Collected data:
==========
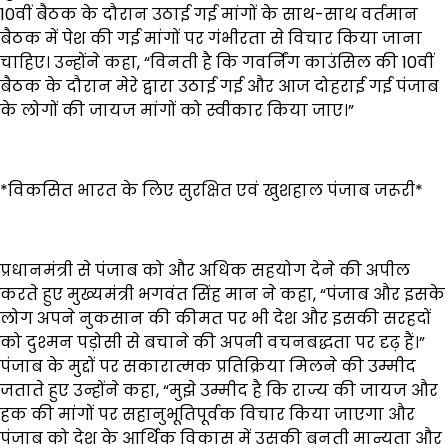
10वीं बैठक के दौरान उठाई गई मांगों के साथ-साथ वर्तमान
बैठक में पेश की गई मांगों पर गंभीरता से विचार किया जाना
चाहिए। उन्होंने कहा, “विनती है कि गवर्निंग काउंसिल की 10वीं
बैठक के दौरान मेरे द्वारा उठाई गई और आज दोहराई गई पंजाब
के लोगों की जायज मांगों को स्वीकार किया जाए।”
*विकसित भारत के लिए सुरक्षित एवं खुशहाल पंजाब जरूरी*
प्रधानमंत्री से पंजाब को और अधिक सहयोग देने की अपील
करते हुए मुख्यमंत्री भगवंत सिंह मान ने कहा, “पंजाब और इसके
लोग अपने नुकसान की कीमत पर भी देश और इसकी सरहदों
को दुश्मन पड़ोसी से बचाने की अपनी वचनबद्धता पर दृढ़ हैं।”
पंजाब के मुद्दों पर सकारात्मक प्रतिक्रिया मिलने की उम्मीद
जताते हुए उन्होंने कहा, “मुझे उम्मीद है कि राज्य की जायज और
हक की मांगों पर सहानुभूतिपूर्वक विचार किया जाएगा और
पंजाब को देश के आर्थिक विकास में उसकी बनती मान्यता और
==========
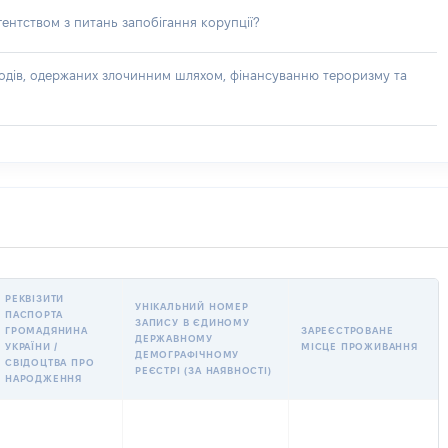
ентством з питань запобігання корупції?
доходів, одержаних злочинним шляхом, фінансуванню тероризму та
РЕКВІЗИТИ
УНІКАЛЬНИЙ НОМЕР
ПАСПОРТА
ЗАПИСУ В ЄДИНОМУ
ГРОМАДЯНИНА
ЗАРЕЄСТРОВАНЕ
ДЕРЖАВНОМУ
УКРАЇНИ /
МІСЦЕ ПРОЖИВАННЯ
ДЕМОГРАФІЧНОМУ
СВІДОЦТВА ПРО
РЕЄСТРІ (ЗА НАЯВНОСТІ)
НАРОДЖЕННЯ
==========
_TASK DIRECTIONS_
Return, with no change at all, every line in the entries above from the line containing "लोग अपने नुकसान" through the line containing "पंजाब को देश".

_ANSWER FOR THE TASK_
लोग अपने नुकसान की कीमत पर भी देश और इसकी सरहदों
को दुश्मन पड़ोसी से बचाने की अपनी वचनबद्धता पर दृढ़ हैं।”
पंजाब के मुद्दों पर सकारात्मक प्रतिक्रिया मिलने की उम्मीद
जताते हुए उन्होंने कहा, “मुझे उम्मीद है कि राज्य की जायज और
हक की मांगों पर सहानुभूतिपूर्वक विचार किया जाएगा और
पंजाब को देश के आर्थिक विकास में उसकी बनती मान्यता और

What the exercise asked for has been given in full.